> [About this exercise] Type the listing below out again exactly. No images.

Supplied data Block Start

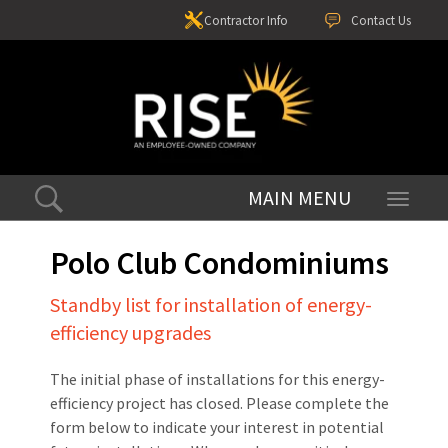
Contractor Info
Contact Us
Toggle
navigati
Polo Club Condominiums
Standby list for installation of energy-
efficiency upgrades
The initial phase of installations for this energy-
efficiency project has closed. Please complete the
form below to indicate your interest in potential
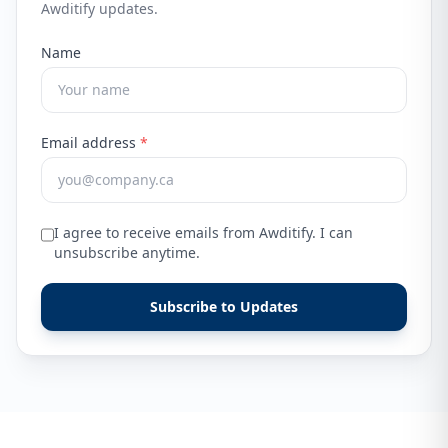
Awditify updates.
Name
Email address
*
I agree to receive emails from Awditify. I can
unsubscribe anytime.
Subscribe to Updates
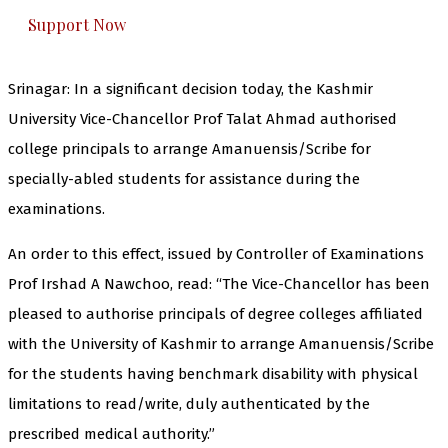
Support Now
Srinagar: In a significant decision today, the Kashmir
University Vice-Chancellor Prof Talat Ahmad authorised
college principals to arrange Amanuensis/Scribe for
specially-abled students for assistance during the
examinations.
An order to this effect, issued by Controller of Examinations
Prof Irshad A Nawchoo, read: “The Vice-Chancellor has been
pleased to authorise principals of degree colleges affiliated
with the University of Kashmir to arrange Amanuensis/Scribe
for the students having benchmark disability with physical
limitations to read/write, duly authenticated by the
prescribed medical authority.”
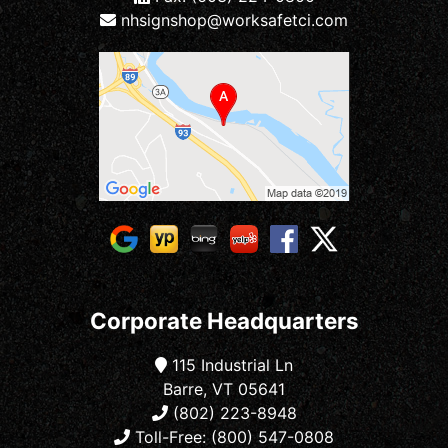
nhsignshop@worksafetci.com
Corporate Headquarters
115 Industrial Ln
Barre, VT 05641
(802) 223-8948
Toll-Free: (800) 547-0808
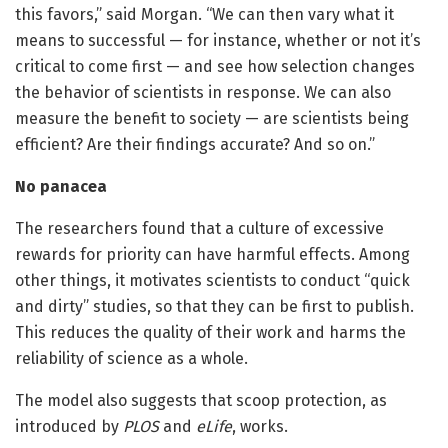
this favors,” said Morgan. “We can then vary what it
means to successful — for instance, whether or not it’s
critical to come first — and see how selection changes
the behavior of scientists in response. We can also
measure the benefit to society — are scientists being
efficient? Are their findings accurate? And so on.”
No panacea
The researchers found that a culture of excessive
rewards for priority can have harmful effects. Among
other things, it motivates scientists to conduct “quick
and dirty” studies, so that they can be first to publish.
This reduces the quality of their work and harms the
reliability of science as a whole.
The model also suggests that scoop protection, as
introduced by
PLOS
and
eLife
, works.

Supplied data Block End

> [Solution for this problem]
Contractor Info
Contact Us
Toggle
navigati
Polo Club Condominiums
Standby list for installation of energy-
efficiency upgrades
The initial phase of installations for this energy-
efficiency project has closed. Please complete the
form below to indicate your interest in potential
Awditify updates.
Name
Email address
*
I agree to receive emails from Awditify. I can
unsubscribe anytime.
Subscribe to Updates
Support Now
Srinagar: In a significant decision today, the Kashmir
University Vice-Chancellor Prof Talat Ahmad authorised
college principals to arrange Amanuensis/Scribe for
specially-abled students for assistance during the
examinations.
An order to this effect, issued by Controller of Examinations
Prof Irshad A Nawchoo, read: “The Vice-Chancellor has been
pleased to authorise principals of degree colleges affiliated
with the University of Kashmir to arrange Amanuensis/Scribe
for the students having benchmark disability with physical
limitations to read/write, duly authenticated by the
prescribed medical authority.”
nhsignshop@worksafetci.com
Corporate Headquarters
115 Industrial Ln
Barre, VT 05641
(802) 223-8948
Toll-Free: (800) 547-0808
this favors,” said Morgan. “We can then vary what it
means to successful — for instance, whether or not it’s
critical to come first — and see how selection changes
the behavior of scientists in response. We can also
measure the benefit to society — are scientists being
efficient? Are their findings accurate? And so on.”
No panacea
The researchers found that a culture of excessive
rewards for priority can have harmful effects. Among
other things, it motivates scientists to conduct “quick
and dirty” studies, so that they can be first to publish.
This reduces the quality of their work and harms the
reliability of science as a whole.
The model also suggests that scoop protection, as
introduced by
PLOS
and
eLife
, works.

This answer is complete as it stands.